12.2 Discrete sequences and the language-modelling problem
Throughout this chapter we will repeatedly invoke the language-modelling problem as a concrete instance of the more general problem of probabilistic sequence modelling. Fix a finite vocabulary $\mathcal{V} = \{w_1, \ldots, w_V\}$, for now, take the words as given; we revisit how the vocabulary is constructed in §12.5. A language model is a probability distribution $P$ over all finite sequences of vocabulary elements:
$$P : \mathcal{V}^* \to [0, 1], \qquad \sum_{x \in \mathcal{V}^*} P(x) = 1.$$
By the chain rule of probability, any joint distribution over a sequence factorises into a product of conditionals,
$$P(w_1, w_2, \ldots, w_T) = \prod_{t=1}^{T} P(w_t \mid w_1, \ldots, w_{t-1}).$$
This decomposition is exact and assumption-free; it just rearranges the joint. What we then do (n-gram models, RNN language models, Transformer language models) is propose a particular parametric family for each conditional $P(w_t \mid w_{1:t-1})$. The whole game of language modelling is to find a flexible, tractable family for the next-token distribution.
Two technical conventions matter. First, sequences usually have explicit beginning-of-sequence ($\langle\text{BOS}\rangle$) and end-of-sequence ($\langle\text{EOS}\rangle$) tokens, so that $P(\text{empty})$ and $P(\text{ends here})$ are well-defined and the model can learn to terminate. Second, causality: the conditional at position $t$ may depend only on positions $1, \ldots, t-1$. Architectures that violate causality (for example, bidirectional RNNs) compute representations useful for tagging or classification, but they do not define a generative language model in the chain-rule sense.

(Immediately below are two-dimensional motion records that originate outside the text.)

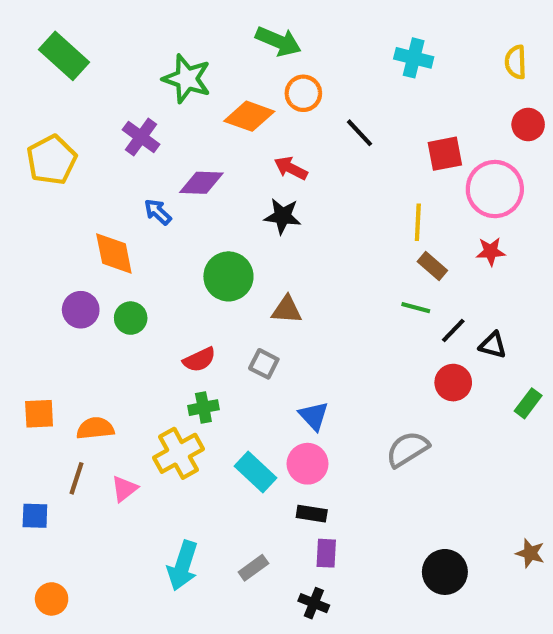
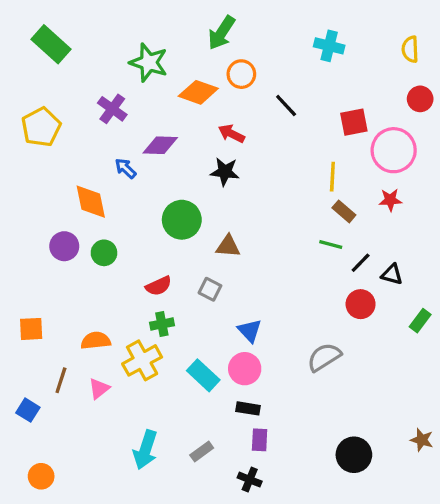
green arrow: (278, 41) -> (222, 33), turned 100
orange semicircle: (95, 428) -> (96, 341), moved
blue square: (35, 516) -> (28, 410), turned 30

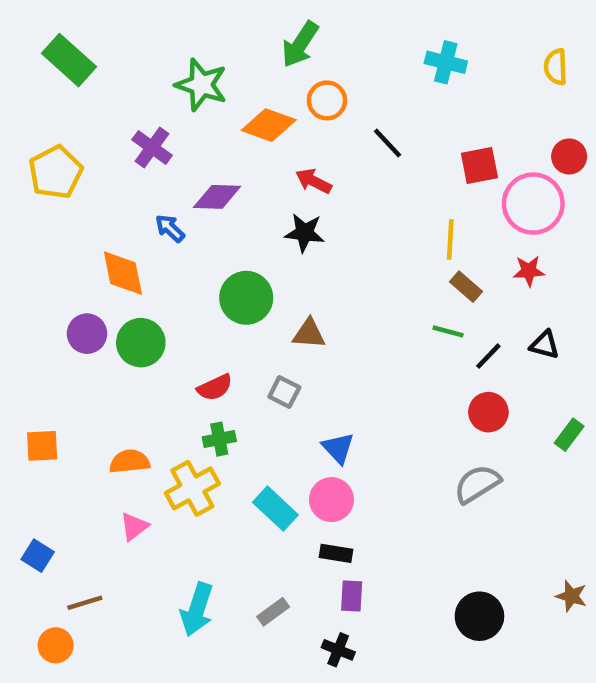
red circle: (420, 99) -> (569, 156), moved
green circle: (104, 253) -> (141, 343), size x1.4
black triangle: (392, 274) -> (544, 345), moved
gray semicircle: (324, 357) -> (477, 484), moved
brown line: (61, 380) -> (85, 603), moved, turned 55

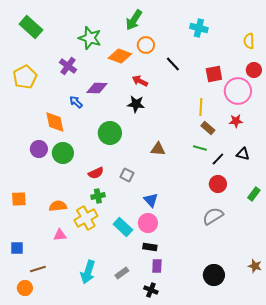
yellow semicircle: (556, 67) -> (249, 41), moved
brown triangle: (309, 334) -> (158, 149), moved
pink triangle: (134, 527) -> (60, 235), turned 32
blue square: (38, 556) -> (17, 248), turned -32

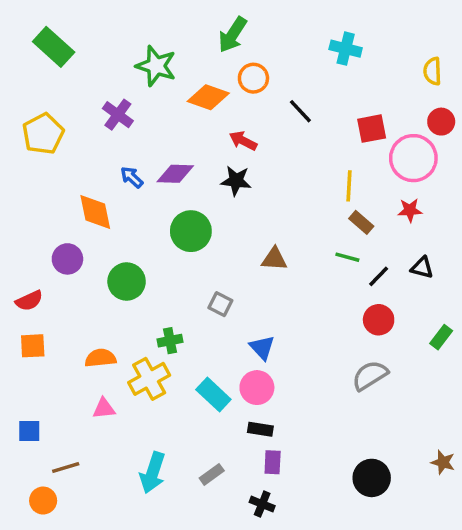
purple diamond: (97, 88) -> (175, 174), moved
green circle: (63, 153) -> (127, 282), moved
red semicircle: (96, 173) -> (29, 301), moved

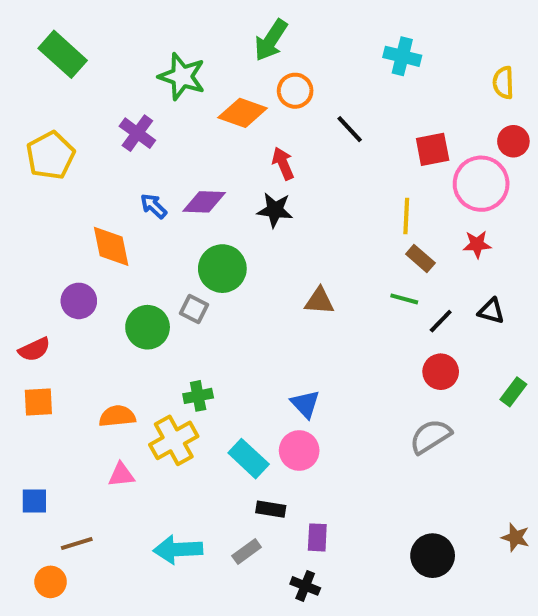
red arrow: (243, 141) -> (283, 163), turned 40
gray square: (220, 304) -> (194, 309), moved
black rectangle: (260, 429) -> (271, 509), moved
cyan arrow: (153, 473) -> (178, 550), turned 69

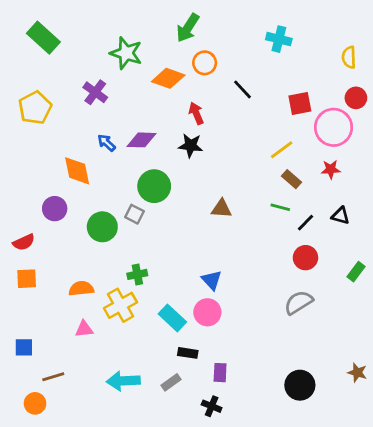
yellow line: (406, 216) -> (282, 150), turned 50

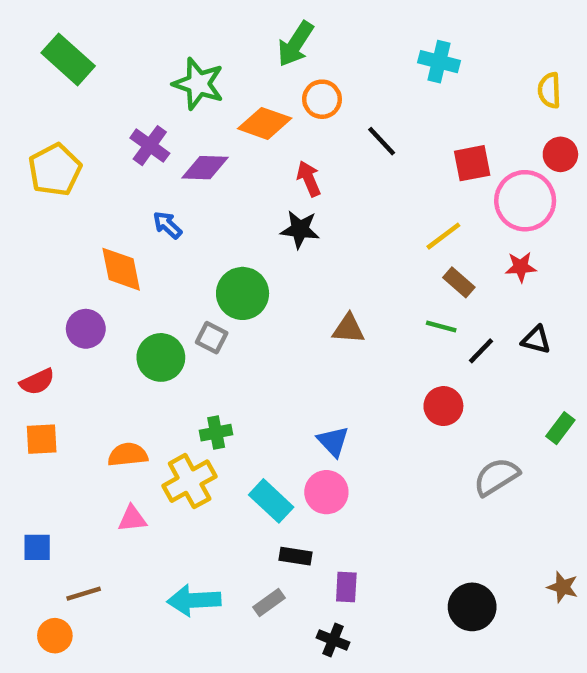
purple diamond: (142, 140) -> (205, 168), moved
red circle: (305, 258) -> (443, 406), moved
gray semicircle: (298, 302) -> (496, 477), moved

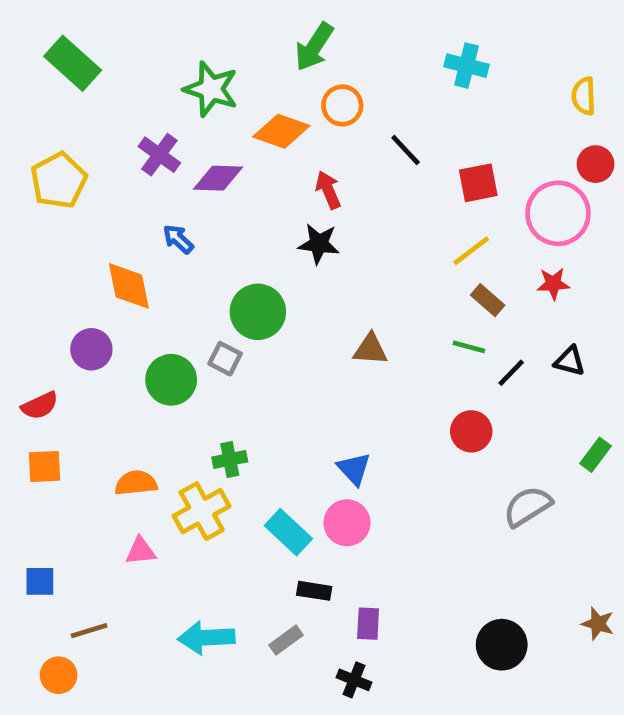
red square: (472, 163) -> (478, 183), moved

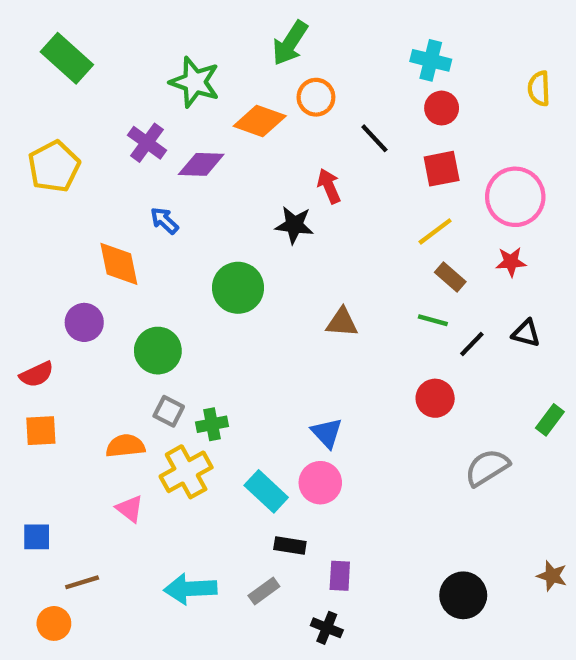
red circle: (595, 164) -> (442, 108), moved
red arrow: (328, 190) -> (329, 186), moved
gray square: (225, 359) -> (169, 411), moved
pink triangle: (141, 551) -> (130, 509), turned 44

Given a corpus $\mathcal{D} = \{x^{(1)}, \ldots, x^{(N)}\}$ of $N$ training sequences (sentences, documents), the standard training objective is maximum likelihood: maximise
$$\mathcal{L}(\theta) = \frac{1}{N} \sum_{i=1}^{N} \log P_\theta\left(x^{(i)}\right) = \frac{1}{N} \sum_{i=1}^{N} \sum_{t=1}^{T_i} \log P_\theta\left(x^{(i)}_t \mid x^{(i)}_{\lt t}\right).$$
This is, equivalently, minimising the average cross-entropy between the empirical token distribution and the model. The standard evaluation metric is perplexity:
$$\mathrm{PPL}(P_\theta; \mathcal{D}) = \exp\!\left( -\frac{1}{M} \sum_{i=1}^{N} \sum_{t=1}^{T_i} \log P_\theta\left(x^{(i)}_t \mid x^{(i)}_{\lt t}\right) \right),$$
where $M = \sum_i T_i$ is the total number of tokens. Perplexity is the exponential of the average per-token negative log-likelihood, measured in nats if logs are natural and bits if logs are base-2; a model with perplexity $K$ is, in an information-theoretic sense, "as confused as if it had to choose uniformly among $K$ alternatives at every step". Lower is better; the lower bound is the entropy of the data-generating process. As a sanity check, a uniform distribution over $V$ tokens has perplexity exactly $V$.